Chemical and wine samples
Copper (1000mg/L, ICP grade), sodium sulfide (99.5%), sodium methionate (90%), L-cysteine (98%) and L-glutathione reduction (98%) were purchased from Sigma-Aldrich (Castle Hill, New South Wales, Australia). Regenerated cellulose (RC) 0.2μm membrane syringe filter (Phenex) is provided by Phenomenex (LaneCoveWest, NSW, Australia). Ultrapure water (18.2MΩcm) is produced by the Milli-QPlus purification system (MerckMillipore, Bayswater, VIC, Australia).

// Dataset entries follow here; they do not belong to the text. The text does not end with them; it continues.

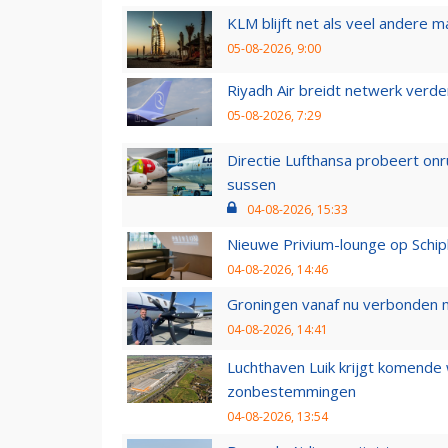
KLM blijft net als veel andere m
05-08-2026, 9:00
Riyadh Air breidt netwerk verd
05-08-2026, 7:29
Directie Lufthansa probeert on
sussen
04-08-2026, 15:33
Nieuwe Privium-lounge op Schip
04-08-2026, 14:46
Groningen vanaf nu verbonden me
04-08-2026, 14:41
Luchthaven Luik krijgt komende
zonbestemmingen
04-08-2026, 13:54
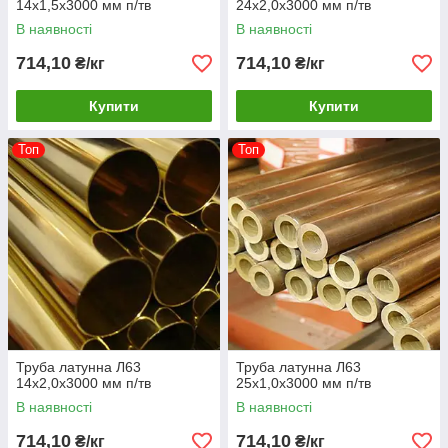
14х1,5х3000 мм п/тв
24х2,0х3000 мм п/тв
В наявності
В наявності
714,10
714,10
₴/кг
₴/кг
Купити
Купити
Топ
Топ
Труба латунна Л63
Труба латунна Л63
14х2,0х3000 мм п/тв
25х1,0х3000 мм п/тв
В наявності
В наявності
714,10
714,10
₴/кг
₴/кг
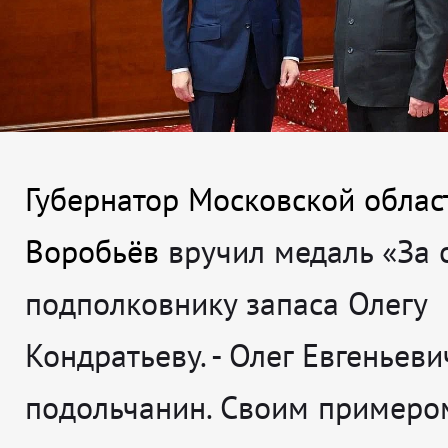
Губернатор Московской облас
Воробьёв
вручил медаль «За 
подполковнику запаса Олегу
Кондратьеву.
- Олег Евгеньеви
подольчанин. Своим примеро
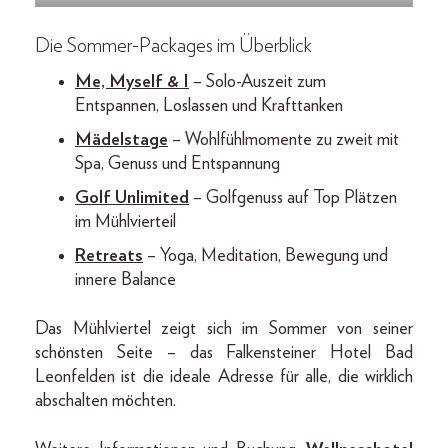
Die Sommer-Packages im Überblick
Me, Myself & I
– Solo-Auszeit zum
Entspannen, Loslassen und Krafttanken
Mädelstage
– Wohlfühlmomente zu zweit mit
Spa, Genuss und Entspannung
Golf Unlimited
– Golfgenuss auf Top Plätzen
im Mühlvierteil
Retreats
– Yoga, Meditation, Bewegung und
innere Balance
Das Mühlviertel zeigt sich im Sommer von seiner
schönsten Seite – das Falkensteiner Hotel Bad
Leonfelden ist die ideale Adresse für alle, die wirklich
abschalten möchten.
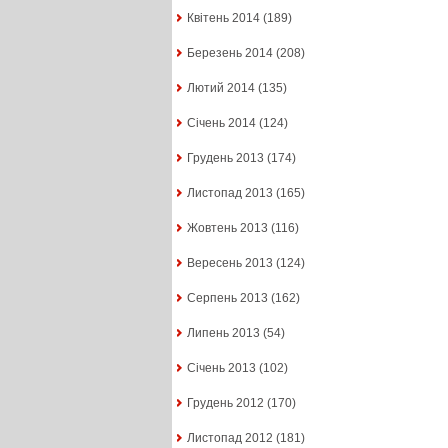
Квітень 2014
(189)
Березень 2014
(208)
Лютий 2014
(135)
Січень 2014
(124)
Грудень 2013
(174)
Листопад 2013
(165)
Жовтень 2013
(116)
Вересень 2013
(124)
Серпень 2013
(162)
Липень 2013
(54)
Січень 2013
(102)
Грудень 2012
(170)
Листопад 2012
(181)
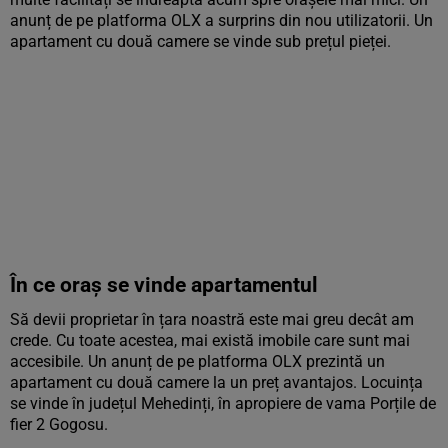
anunț de pe platforma OLX a surprins din nou utilizatorii. Un
apartament cu două camere se vinde sub prețul pieței.
În ce oraș se vinde apartamentul
Să devii proprietar în țara noastră este mai greu decât am
crede. Cu toate acestea, mai există imobile care sunt mai
accesibile. Un anunț de pe platforma OLX prezintă un
apartament cu două camere la un preț avantajos. Locuința
se vinde în județul Mehedinți, în apropiere de vama Porțile de
fier 2 Gogosu.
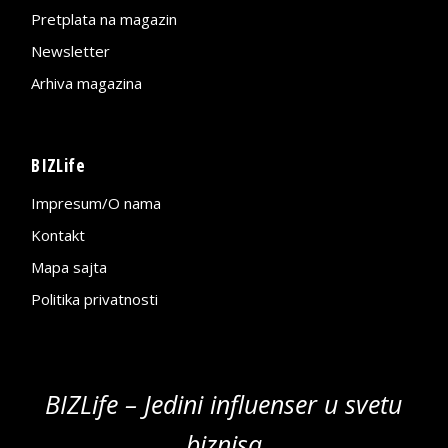
Pretplata na magazin
Newsletter
Arhiva magazina
BIZLife
Impresum/O nama
Kontakt
Mapa sajta
Politika privatnosti
BIZLife – Jedini influenser u svetu
biznisa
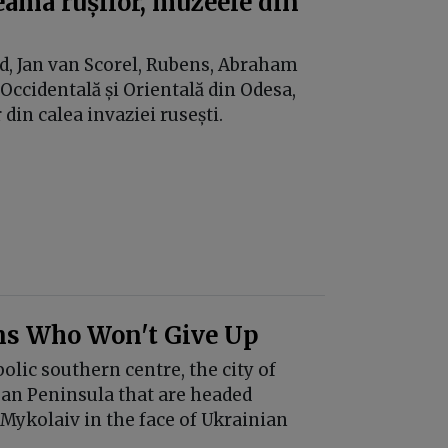
eama rușilor, muzeele din
id, Jan van Scorel, Rubens, Abraham
Occidentală și Orientală din Odesa,
 din calea invaziei rusești.
ans Who Won't Give Up
lic southern centre, the city of
ean Peninsula that are headed
Mykolaiv in the face of Ukrainian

A 12% (v/v) ethanol solution is used
Total copper removal rate of PVI/PVP: white wine versus red wine
As reported by Hirlam et al. (2019), the relationship between wine pH and total copper removal was investigated in order to determine the reasons for the improved total copper removal efficiency in white wines compared to PVI/PVP. The pH of wine is of particular interest, as it is known that red wines generally have a higher pH than white wines. Although the original study by Hirlam et al. (2019) did not publish pH values for wines treated with PVI/PVP, the collection of this dataset (supplementary Table 2),
conclusion
The removal of copper by PVI/PVP is affected by the pH of the wine, so the removal is significantly more effective at lower pH values. PVI/PVP treatment is effective in reducing all Cu content in white wines, but in red wines, PVI/PVP is more effective in removing Cu associated with sulfides than Cu associated with organic acids. This result in red wine is likely due to the higher pH value of red wine which hinders the removal of organic acid-bound Cu components.